Python for Bioinformatics: Unicode is weird fun!

Thursday, May 3, 2012

Unicode is weird fun!

I came across something fun in an SO answer the other day:

˙sɯǝlqoɹd ʎuɐ pɐɥ ɹǝʌǝu ǝʌ,I puɐ uʍop ǝpısdn pǝʇunoɯ ǝɹɐ sǝɥɔʇıʍs ʞɹoʍʇǝu ʎɯ ɟo ll∀'

That's pretty entertaining! I pasted it into the Python interpreter:

>>> s = '˙sɯǝlqoɹd ʎuɐ pɐɥ ɹǝʌǝu ǝʌ,I puɐ uʍop ǝpısdn pǝʇunoɯ ǝɹɐ sǝɥɔʇıʍs ʞɹoʍʇǝu ʎɯ ɟo ll∀'
>>> s
'\xcb\x99s\xc9\xaf\xc7\x9dlqo\xc9\xb9d \xca\x8eu\xc9\x90 p\xc9\x90\xc9\xa5 \xc9\xb9\xc7\x9d\xca\x8c\xc7\x9du \xc7\x9d\xca\x8c,I pu\xc9\x90 u\xca\x8dop \xc7\x9dp\xc4\xb1sdn p\xc7\x9d\xca\x87uno\xc9\xaf \xc7\x9d\xc9\xb9\xc9\x90 s\xc7\x9d\xc9\xa5\xc9\x94\xca\x87\xc4\xb1\xca\x8ds \xca\x9e\xc9\xb9o\xca\x8d\xca\x87\xc7\x9du \xca\x8e\xc9\xaf \xc9\x9fo ll\xe2\x88\x80'

According to this, the flipped version of 'a' ('0x61') is '\u0250', in UTF-8 that's '\xc9\x90'. (There are a bunch of other mappings). You can see these two bytes in the hex data right after ' p': '\xc9\x90'.

But it's going to take some 'splainin'.

This is a great place to start. The thing about Unicode is that it is fundamentally just a listing of integer values and the corresponding "code points." Just take all the interesting symbols you can find and organize them and then assign an integer to one after another. That's not hard to understand. What's hard is when you get into representing these integers in multi-byte encodings (e.g. UTF-8) and, of course, in printing them.

We can get some info about this in Python using the unicodedata module.

>>> import unicodedata
>>> i = 592
>>> hex(i)
'0x250'
>>> c = unichr(i)
>>> print c
ɐ
>>> c.encode('utf8')
'\xc9\x90'
>>> '\xc9\x90'.decode('utf8')
u'\u0250'
>>> unicodedata.name(c)
'LATIN SMALL LETTER TURNED A'
>>>

The unicode "value" is 2*16*16 + 5*16 = 512 + 80 = 592.

What makes it complicated is the gyrations involved in representing this in various other formats, like UTF-8 or HTML ('&' + '#592;'). I grabbed the defs for the flipTable from the reference above.
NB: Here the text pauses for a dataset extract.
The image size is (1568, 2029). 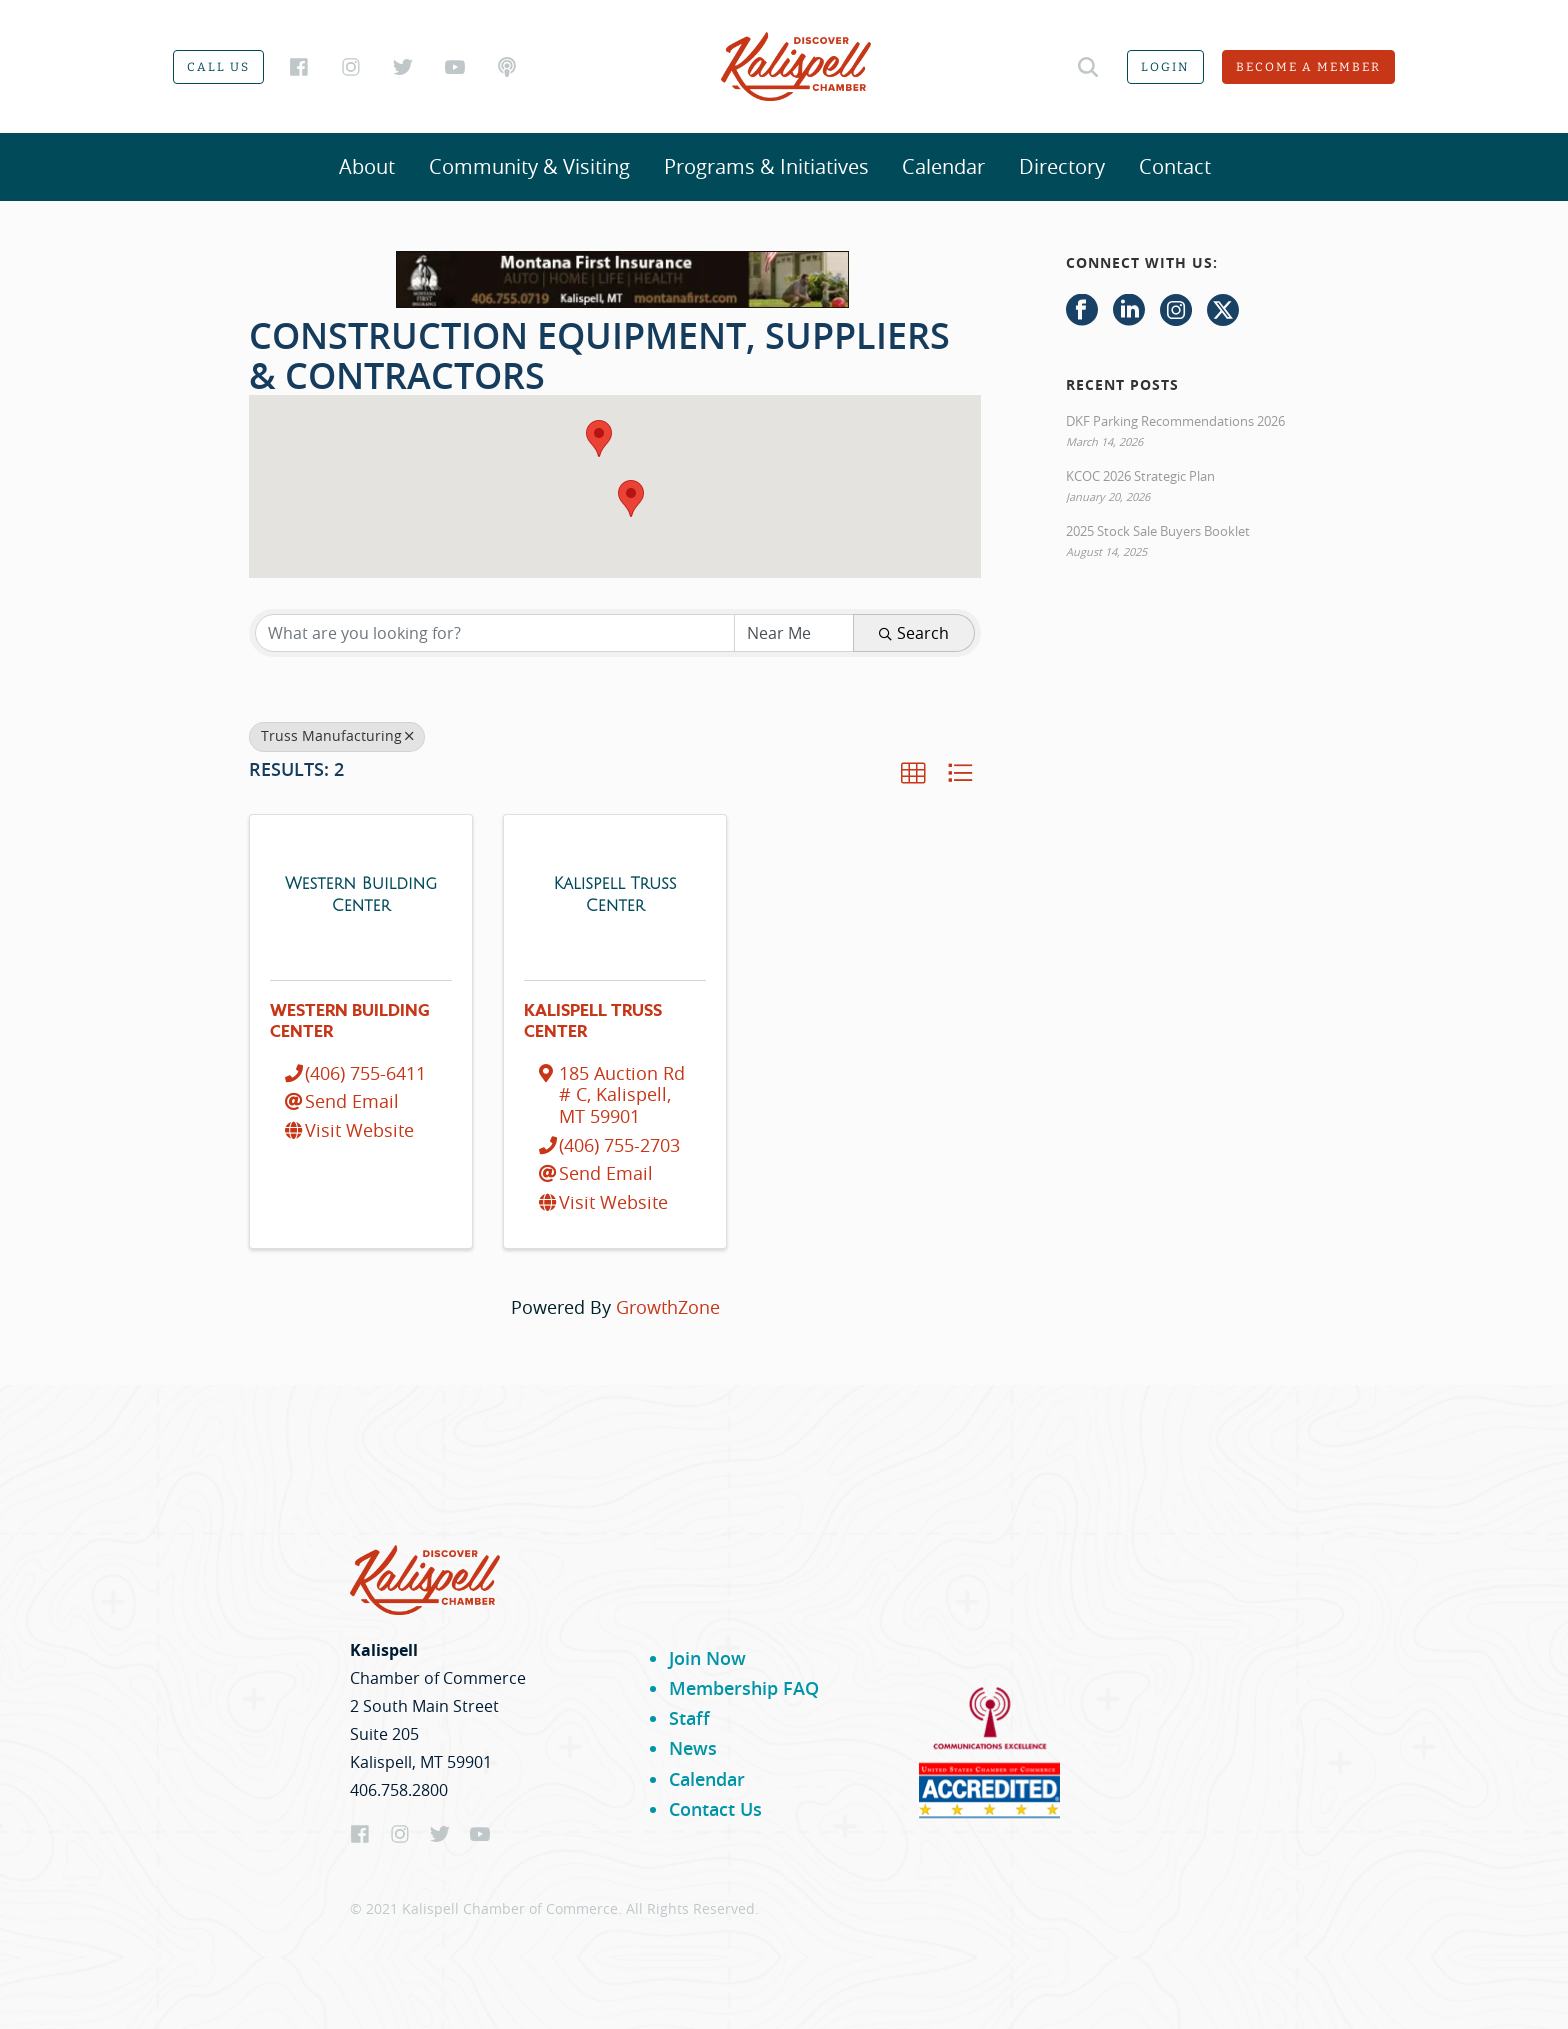 What do you see at coordinates (1158, 531) in the screenshot?
I see `2025 Stock Sale Buyers Booklet` at bounding box center [1158, 531].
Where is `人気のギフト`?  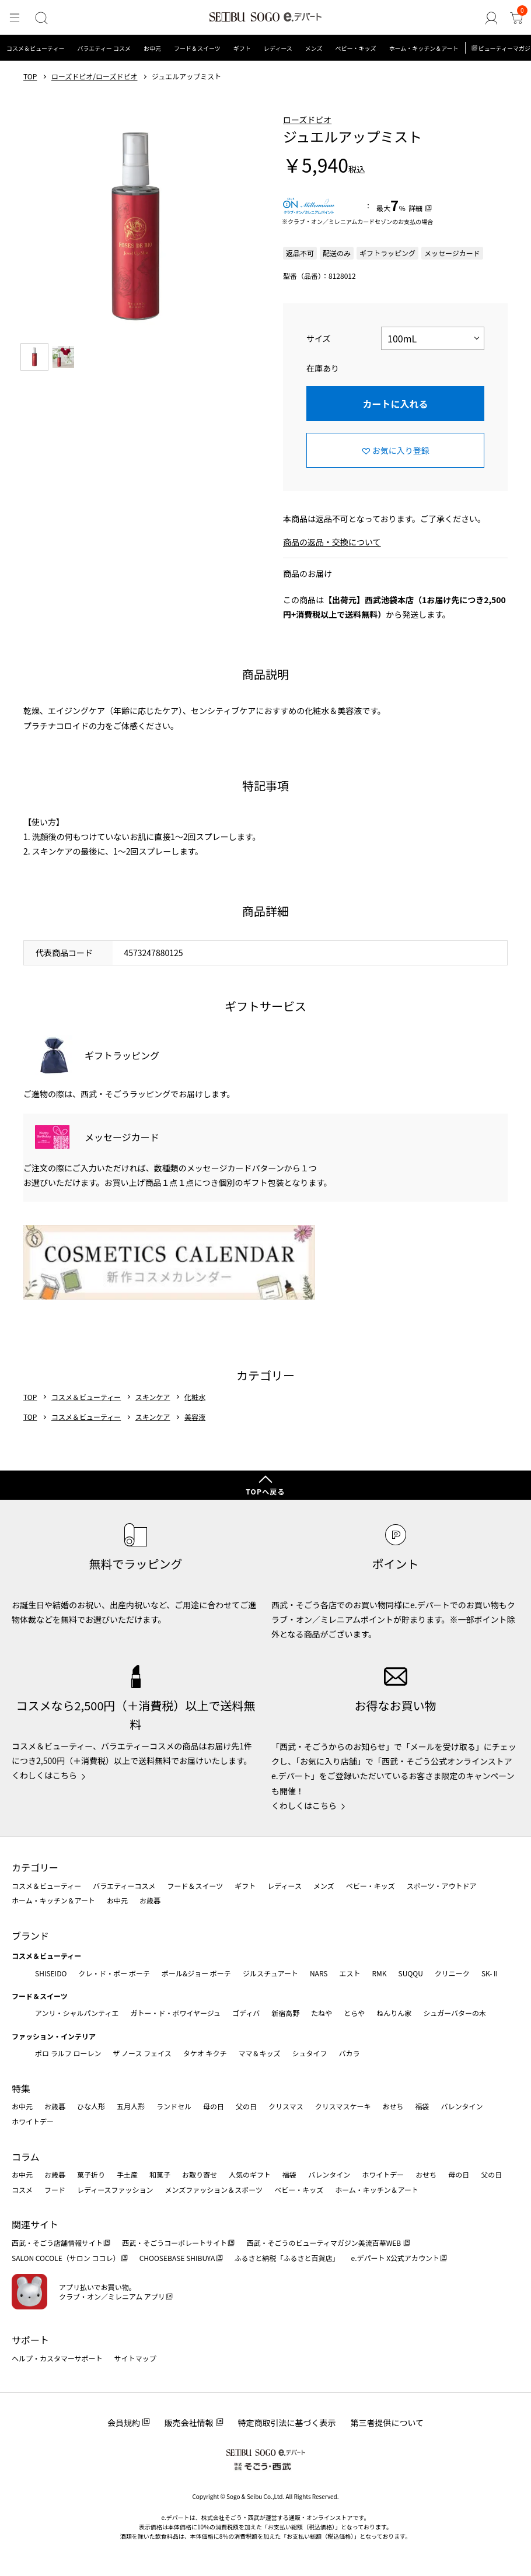 人気のギフト is located at coordinates (250, 2174).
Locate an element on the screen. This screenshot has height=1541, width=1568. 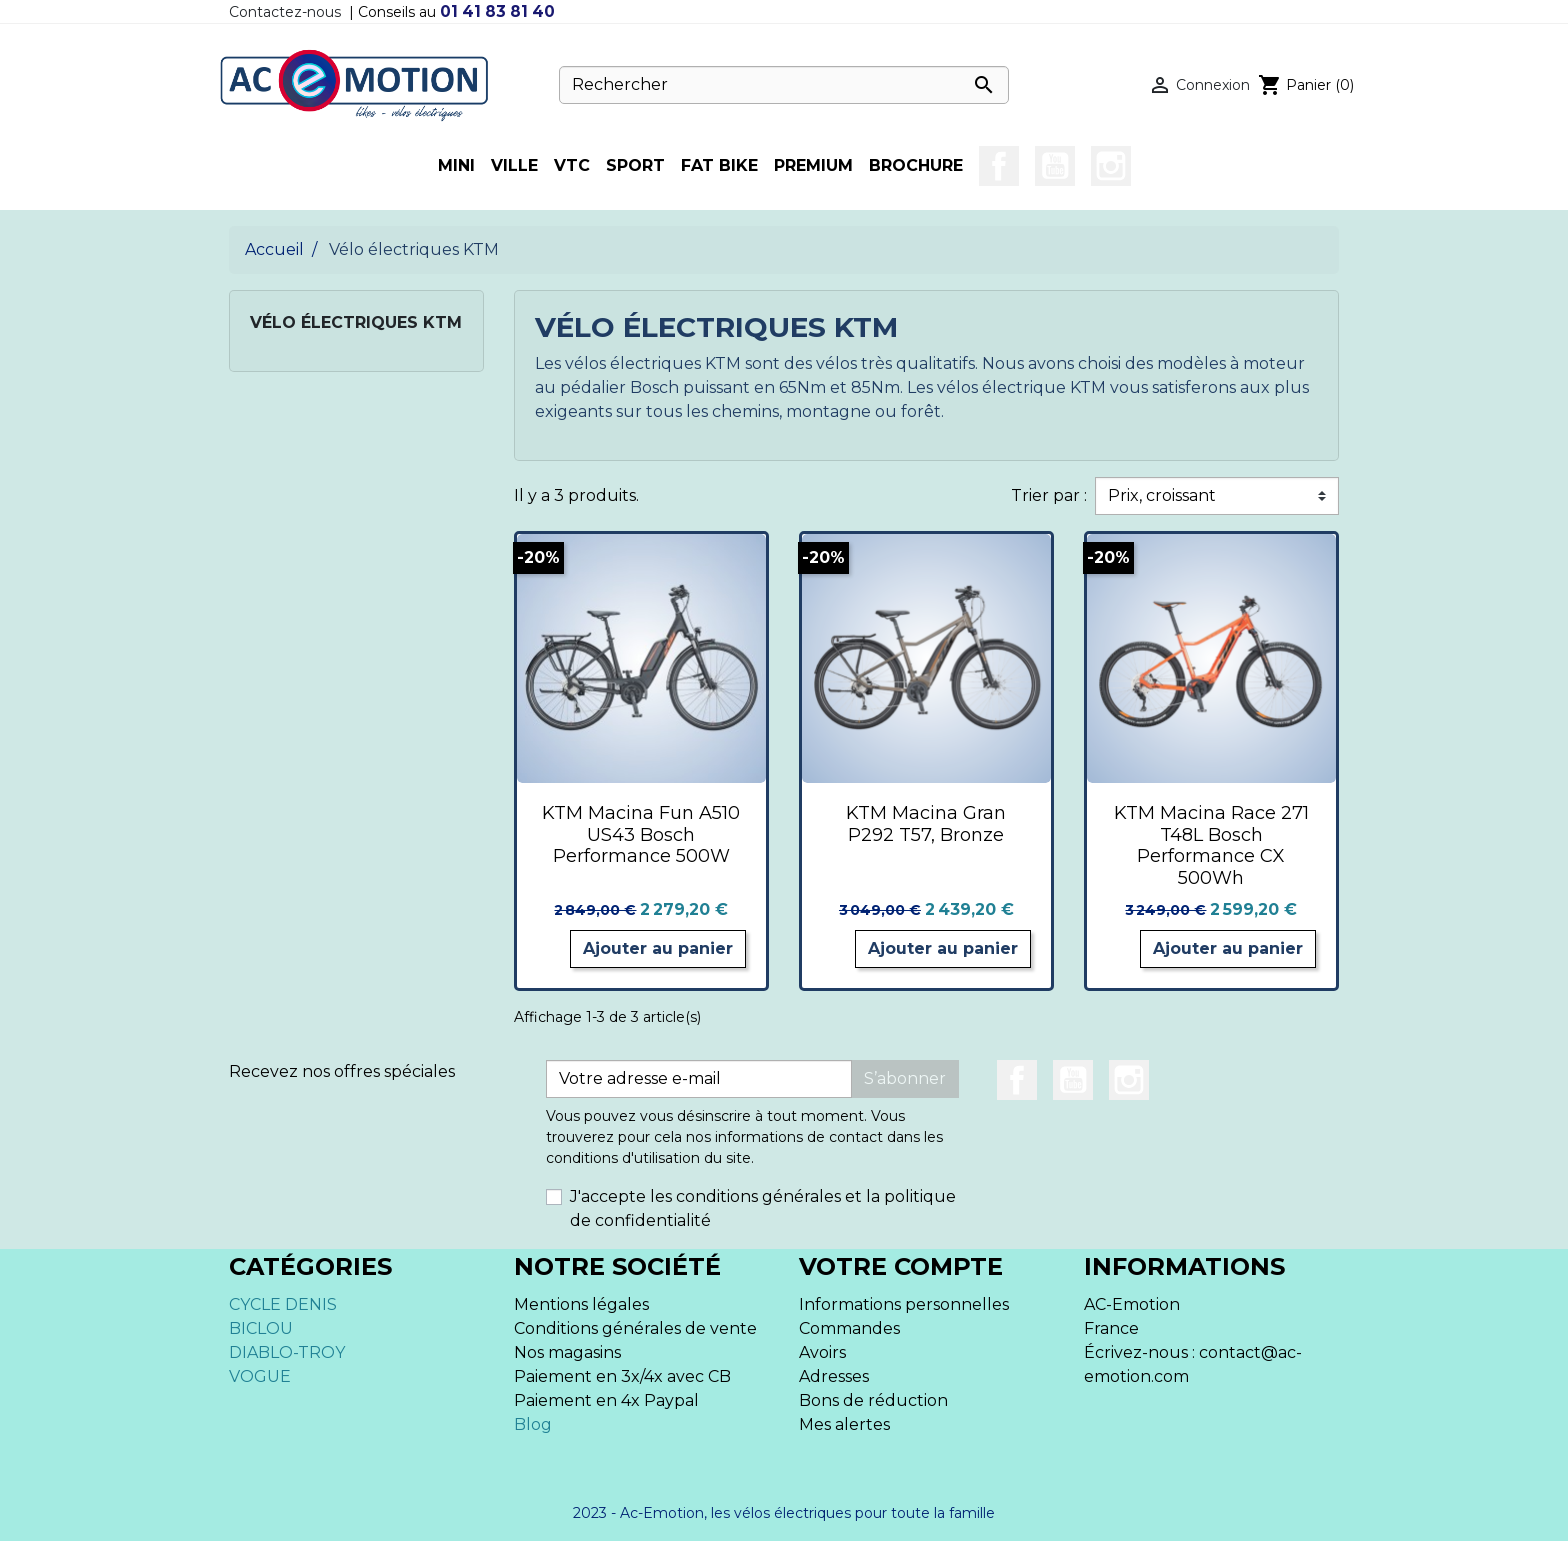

Then I went exploring in Python (see the script for details):

> python script.py 
a
from flipTable:
ɐ    592 \u0250 LATIN SMALL LETTER TURNED A
from unicodedata:
ɐ    (592, '0x250', u'\u0250', 'LATIN SMALL LETTER TURNED A')
ᵄ    (7492, '0x1d44', u'\u1d44', 'MODIFIER LETTER SMALL TURNED A')
..
e
from flipTable:
ǝ    477 \u01DD LATIN SMALL LETTER TURNED E
from unicodedata:
ǝ    (477, '0x1dd', u'\u01dd', 'LATIN SMALL LETTER TURNED E')
ᴈ    (7432, '0x1d08', u'\u1d08', 'LATIN SMALL LETTER TURNED OPEN E')
ᵌ    (7500, '0x1d4c', u'\u1d4c', 'MODIFIER LETTER SMALL TURNED OPEN E')
ⱻ    (11387, '0x2c7b', u'\u2c7b', 'LATIN LETTER SMALL CAPITAL TURNED E')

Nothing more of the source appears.